You might want to get some information about the location that corresponds to a phone number. The geocoder.description_for_number does this, when possible.

>>> from phonenumbers import geocoder
>>> ch_number = phonenumbers.parse("0431234567", "CH")
>>> geocoder.description_for_number(ch_number, "de")
>>> geocoder.description_for_number(ch_number, "en")
>>> geocoder.description_for_number(ch_number, "fr")
>>> geocoder.description_for_number(ch_number, "it")

For mobile numbers in some countries, you can also find out information about which carrier originally owned a phone number.

>>> from phonenumbers import carrier
>>> ro_number = phonenumbers.parse("+40721234567", "RO")
>>> carrier.name_for_number(ro_number, "en")

You might also be able to retrieve a list of time zone names that the number potentially belongs to.

>>> from phonenumbers import timezone
>>> gb_number = phonenumbers.parse("+447986123456", "GB")
>>> timezone.time_zones_for_number(gb_number)
('Atlantic/Reykjavik', 'Europe/London')

For more information about the other functionality available from the library, look in the unit tests or in the original libphonenumber project.

Memory Usage

The library includes a lot of metadata, potentially giving a significant memory overhead. There are two mechanisms for dealing with this.

  • The normal metadata (just over 2 MiB of generated Python code) for the core functionality of the library is loaded on-demand, on a region-by-region basis (i.e. the metadata for a region is only loaded on the first time it is needed).
  • Metadata for extended functionality is held in separate packages, which therefore need to be explicitly loaded separately.
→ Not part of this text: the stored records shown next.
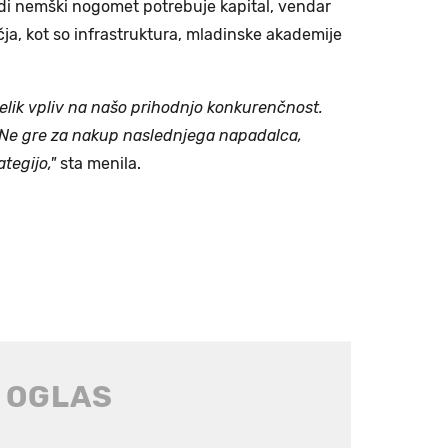
tudi nemški nogomet potrebuje kapital, vendar
ja, kot so infrastruktura, mladinske akademije
elik vpliv na našo prihodnjo konkurenčnost.
Ne gre za nakup naslednjega napadalca,
tegijo,"
sta menila.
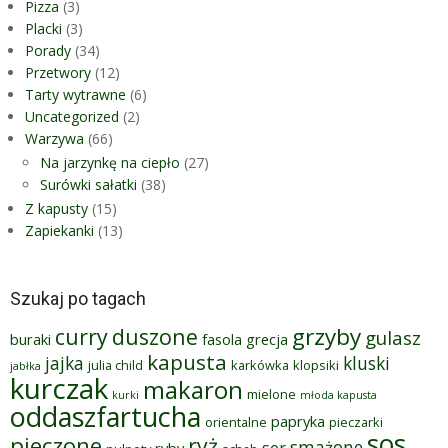
Pizza
(3)
Placki
(3)
Porady
(34)
Przetwory
(12)
Tarty wytrawne
(6)
Uncategorized
(2)
Warzywa
(66)
Na jarzynkę na ciepło
(27)
Surówki sałatki
(38)
Z kapusty
(15)
Zapiekanki
(13)
Szukaj po tagach
grzyby
curry
duszone
gulasz
buraki
fasola
grecja
kapusta
jajka
kluski
julia child
karkówka
klopsiki
jabłka
kurczak
makaron
mielone
kurki
młoda kapusta
oddaszfartucha
papryka
orientalne
pieczarki
sos
pieczone
ryż
smażone
ser
ryby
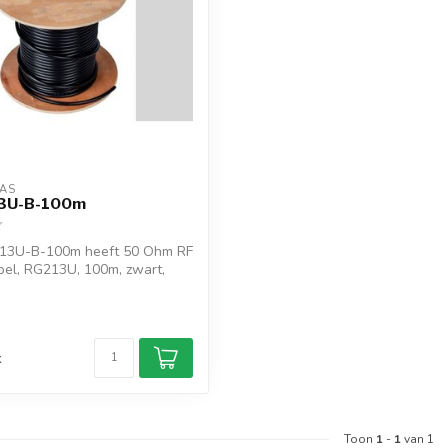
AS
3U-B-100m
13U-B-100m heeft 50 Ohm RF
bel, RG213U, 100m, zwart,
d
k
Toon
1
-
1
van 1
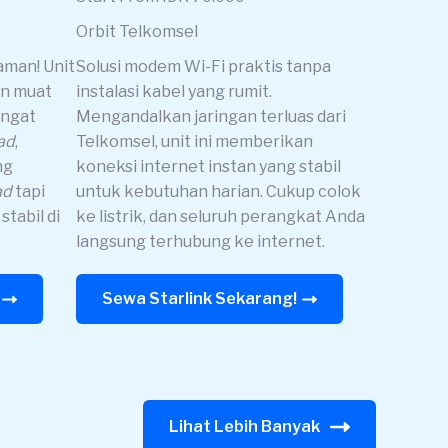
Orbit Telkomsel
aman! Unit
Solusi modem Wi-Fi praktis tanpa
an muat
instalasi kabel yang rumit.
angat
Mengandalkan jaringan terluas dari
ad
,
Telkomsel, unit ini memberikan
ng
koneksi internet instan yang stabil
ad
tapi
untuk kebutuhan harian. Cukup colok
stabil di
ke listrik, dan seluruh perangkat Anda
langsung terhubung ke internet.
Sewa Starlink Sekarang!
Lihat Lebih Banyak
This affects:
    • The geocoding metadata (~19 MiB), which is held in phonenumbers.geocoder and used by the geocoding functions (geocoder.description_for_number, geocoder.description_for_valid_number or geocoder.country_name_for_number).
    • The carrier metadata (~1 MiB), which is held in phonenumbers.carrier and used by the mapping functions (carrier.name_for_number or carrier.name_for_valid_number).
    • The timezone metadata (~100 KiB), which is held in phonenumbers.timezone and used by the timezone functions (time_zones_for_number or time_zones_for_geographical_number).

The phonenumberslite version of the library does not include the geocoder, carrier and timezone packages, which can be useful if you have problems installing the main phonenumbers library due to space/memory limitations.

If you need to ensure that the metadata memory use is accounted for at start of day (i.e. that a subsequent on-demand load of metadata will not cause a pause or memory exhaustion):

  • Force-load the normal metadata by calling phonenumbers.PhoneMetadata.load_all().
  • Force-load the extended metadata by importing the appropriate packages (phonenumbers.geocoder, phonenumbers.carrier, phonenumbers.timezone).

Static Typing

The library includes a set of type stub files to support static type checking by library users. These stub files signal the types that should be used, and may also be of use in IDEs which have integrated type checking functionalities.

These files are written for Python 3, and as such type checking the library with these stubs on Python 2.5-2.7 is unsupported.

Project Layout

  • The python/ directory holds the Python code.
  • The resources/ directory is a copy of the resources/ directory from libphonenumber. This is not needed to run the Python code, but is needed when upstream changes to the master metadata need to be incorporated.
  • The tools/ directory holds the tools that are used to process upstream changes to the master metadata.